The judgment concluded that the deal to promote the airport on Ryanair's websites offered no prospect of returning a profit to the airport "even in the long term."

Ryanair operated from the airstrip south of Leipzig from 2003 to 2011. During that period, the Dublin-based carrier rapidly expanded its route network across Europe by negotiating hardball contracts with small regional airports.

The strategy, which opened up far-flung spots to frugal travelers, also started a long-running war between Ryanair and European Union competition authorities over the deals Ryanair struck with local governments as the price for delivering tens of thousands of tourists to their sleepy burgs.

In July the European Commission ordered Ryanair to repay nearly $12.5 million in discounts and payments provided by three small French airports. Ryanair is also appealing that judgment.

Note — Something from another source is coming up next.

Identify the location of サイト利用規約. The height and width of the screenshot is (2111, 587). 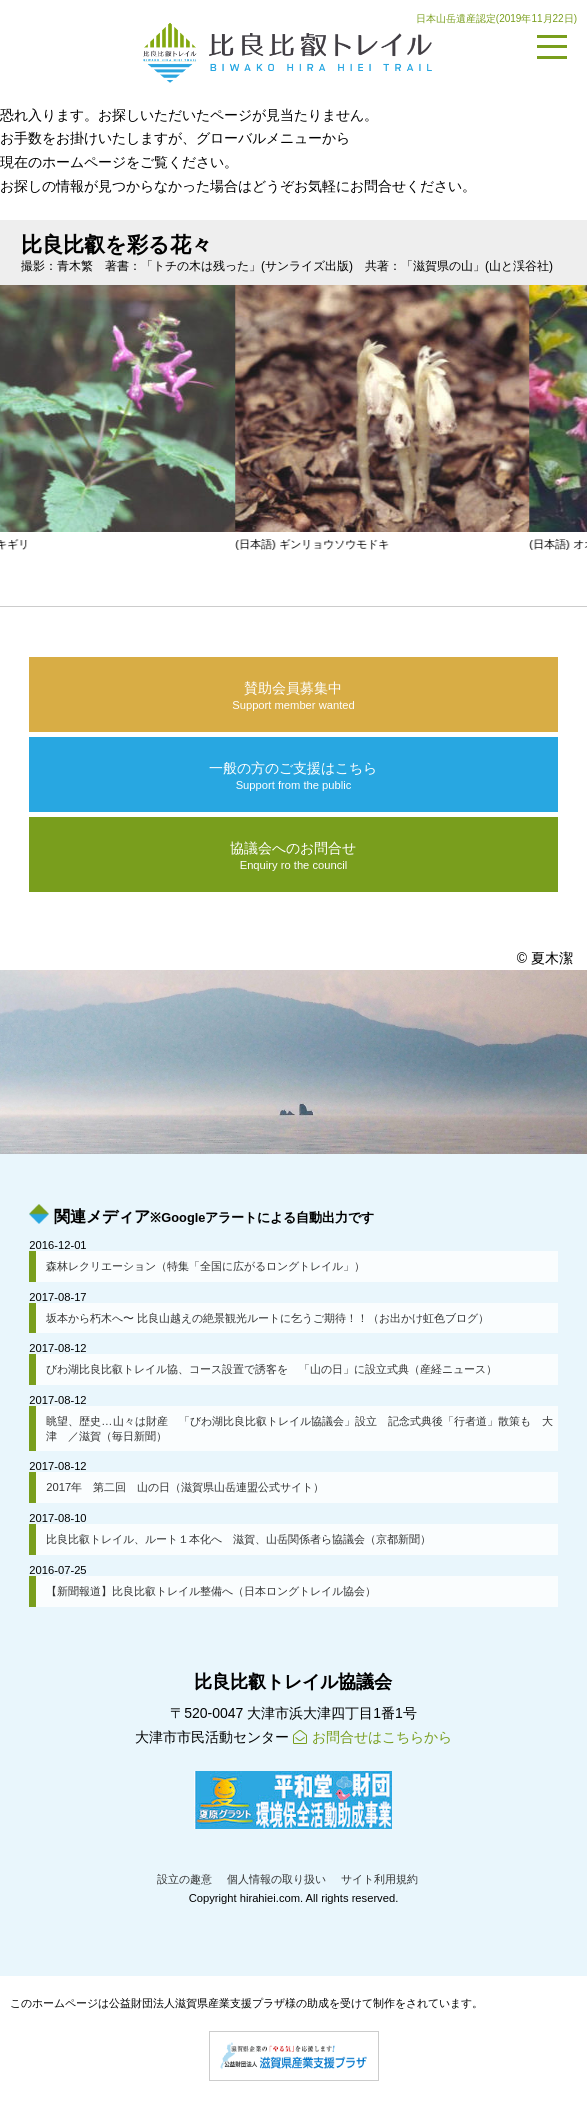 (379, 1879).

In the case of Altenburg, local authorities and investors hoped to open the region to tourism and compete with another airport for Leipzig. Altenburg had been a pioneer of German military aviation, serving as an aircraft construction and testing facility in World War I, a Luftwaffe training school in World War II, and as a Russian fighter base until the Soviet Union's collapse in 1991.

German taxpayers funded the runway's expansion to accommodate Ryanair's Boeing 737-800s, but the Irish experienced little success and many delays.

A low point came in March 2010 when an inbound Ryanair flight had to divert to Berlin because Altenburg's lone air traffic controller hadn't arrived for work. Altenburg has attracted no scheduled services since Ryanair's departure.